*INSTRUCTIONS TO FOLLOW*:
Copy only this range: the line with "Damen Bluse mit" through the final line of the material, inclusive at both ends.

*SOURCE RECORDS*:

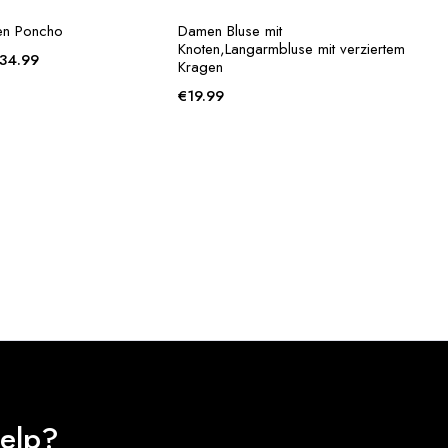
en Poncho
Damen Bluse mit
Knoten,Langarmbluse mit verziertem
Price
34.99
Kragen
range:
€
19.99
€30.99
through
€34.99
elp?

*WRITTEN REPLY*:
Damen Bluse mit
Knoten,Langarmbluse mit verziertem
Price
34.99
Kragen
range:
€
19.99
€30.99
through
€34.99
elp?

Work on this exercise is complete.